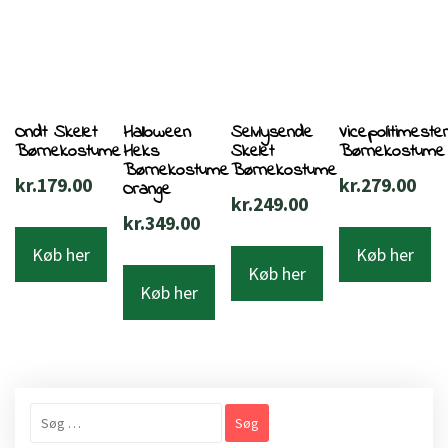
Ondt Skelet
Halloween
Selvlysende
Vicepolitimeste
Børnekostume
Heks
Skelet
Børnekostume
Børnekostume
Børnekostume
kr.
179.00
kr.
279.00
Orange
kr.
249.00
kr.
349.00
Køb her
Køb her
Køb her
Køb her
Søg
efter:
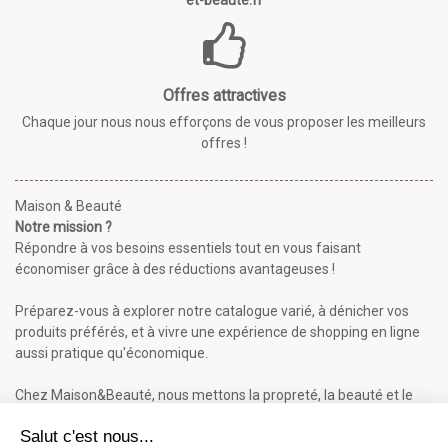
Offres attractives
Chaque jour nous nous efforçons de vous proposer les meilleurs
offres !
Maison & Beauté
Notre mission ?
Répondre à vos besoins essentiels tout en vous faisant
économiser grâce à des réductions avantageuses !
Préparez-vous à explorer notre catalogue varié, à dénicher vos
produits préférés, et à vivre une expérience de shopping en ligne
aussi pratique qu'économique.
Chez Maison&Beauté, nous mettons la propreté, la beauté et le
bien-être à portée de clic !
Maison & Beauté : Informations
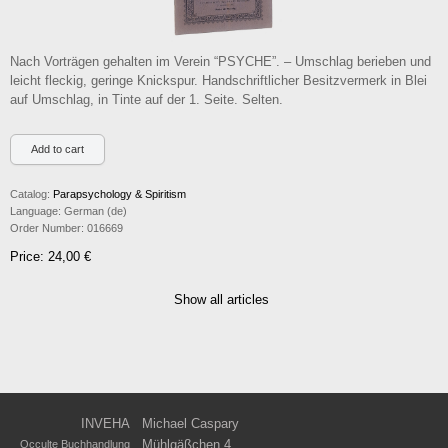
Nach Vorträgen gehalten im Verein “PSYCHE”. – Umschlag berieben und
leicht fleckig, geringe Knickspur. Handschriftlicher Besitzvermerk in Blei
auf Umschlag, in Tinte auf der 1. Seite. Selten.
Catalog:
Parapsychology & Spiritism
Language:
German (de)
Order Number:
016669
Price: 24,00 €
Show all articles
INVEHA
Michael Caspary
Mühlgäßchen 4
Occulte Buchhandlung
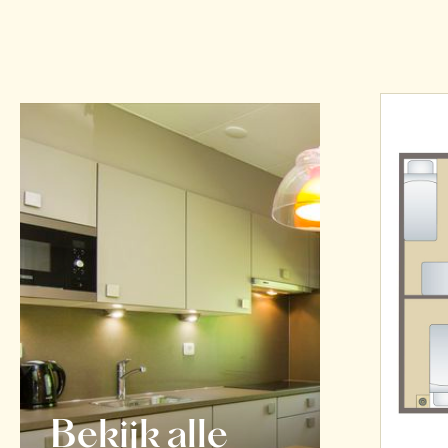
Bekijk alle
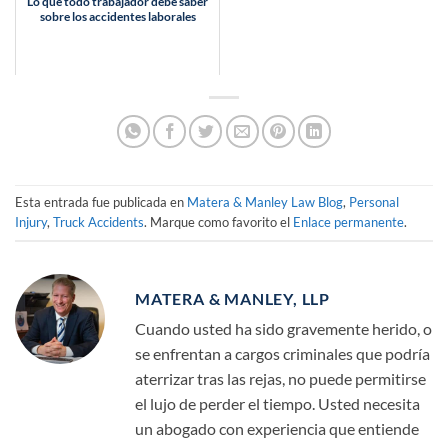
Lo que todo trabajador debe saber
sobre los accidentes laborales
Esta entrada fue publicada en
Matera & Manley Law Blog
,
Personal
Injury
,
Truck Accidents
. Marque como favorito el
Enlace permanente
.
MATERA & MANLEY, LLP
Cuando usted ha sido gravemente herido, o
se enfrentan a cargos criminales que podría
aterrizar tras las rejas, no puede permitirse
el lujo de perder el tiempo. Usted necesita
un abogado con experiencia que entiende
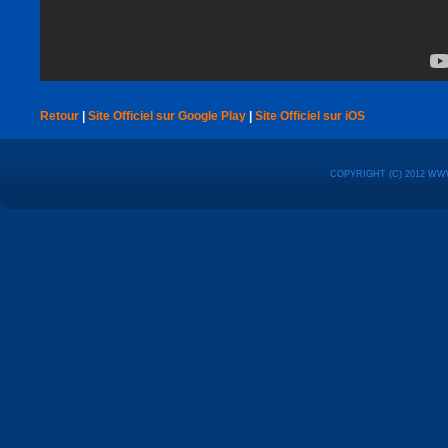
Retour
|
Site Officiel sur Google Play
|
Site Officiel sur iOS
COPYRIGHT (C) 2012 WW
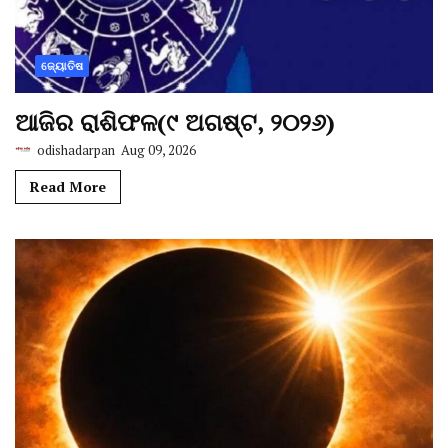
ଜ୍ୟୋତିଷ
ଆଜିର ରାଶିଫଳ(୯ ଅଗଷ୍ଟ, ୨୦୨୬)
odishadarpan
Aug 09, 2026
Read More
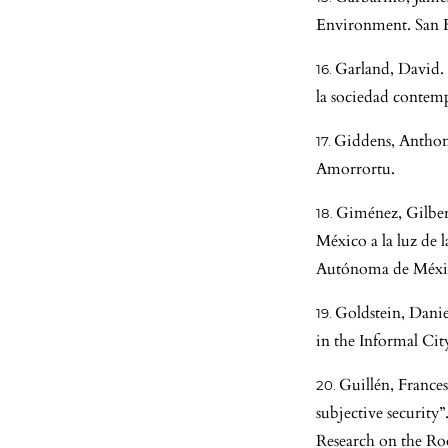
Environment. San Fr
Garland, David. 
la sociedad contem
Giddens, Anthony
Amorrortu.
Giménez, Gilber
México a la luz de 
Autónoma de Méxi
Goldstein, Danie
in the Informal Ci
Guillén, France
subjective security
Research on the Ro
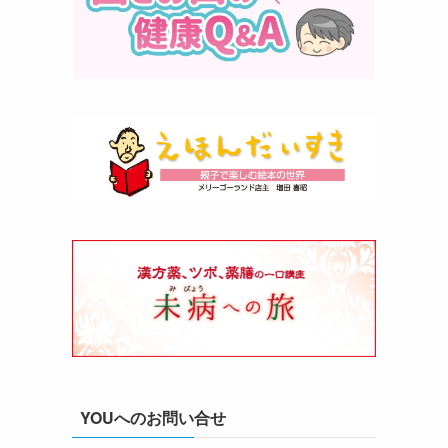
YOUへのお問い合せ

TASK ITEM –
All of the records should be set down exactly, minus the pictures they hold.

SOLUTION FOR THIS EXERCISE –
Ondt Skelet
Halloween
Selvlysende
Vicepolitimeste
Børnekostume
Heks
Skelet
Børnekostume
Børnekostume
Børnekostume
kr.
179.00
kr.
279.00
Orange
kr.
249.00
kr.
349.00
Køb her
Køb her
Køb her
Køb her
Søg
efter:
Offres attractives
Chaque jour nous nous efforçons de vous proposer les meilleurs
offres !
Maison & Beauté
Notre mission ?
Répondre à vos besoins essentiels tout en vous faisant
économiser grâce à des réductions avantageuses !
Préparez-vous à explorer notre catalogue varié, à dénicher vos
produits préférés, et à vivre une expérience de shopping en ligne
aussi pratique qu'économique.
Chez Maison&Beauté, nous mettons la propreté, la beauté et le
bien-être à portée de clic !
Maison & Beauté : Informations
Nach Vorträgen gehalten im Verein “PSYCHE”. – Umschlag berieben und
leicht fleckig, geringe Knickspur. Handschriftlicher Besitzvermerk in Blei
auf Umschlag, in Tinte auf der 1. Seite. Selten.
Catalog:
Parapsychology & Spiritism
Language:
German (de)
Order Number:
016669
Price: 24,00 €
Show all articles
INVEHA
Michael Caspary
Mühlgäßchen 4
Occulte Buchhandlung
Bekijk alle
Lo que todo trabajador debe saber
sobre los accidentes laborales
Esta entrada fue publicada en
Matera & Manley Law Blog
,
Personal
Injury
,
Truck Accidents
. Marque como favorito el
Enlace permanente
.
MATERA & MANLEY, LLP
Cuando usted ha sido gravemente herido, o
se enfrentan a cargos criminales que podría
aterrizar tras las rejas, no puede permitirse
el lujo de perder el tiempo. Usted necesita
un abogado con experiencia que entiende
Retour
|
Site Officiel sur Google Play
|
Site Officiel sur iOS
COPYRIGHT (C) 2012 WW
ଜ୍ୟୋତିଷ
ଆଜିର ରାଶିଫଳ(୯ ଅଗଷ୍ଟ, ୨୦୨୬)
odishadarpan
Aug 09, 2026
Read More
Environment. San Fr
Garland, David. 
la sociedad contem
Giddens, Anthony
Amorrortu.
Giménez, Gilber
México a la luz de 
Autónoma de Méxi
Goldstein, Danie
in the Informal Ci
Guillén, France
subjective security
Research on the Ro
YOUへのお問い合せ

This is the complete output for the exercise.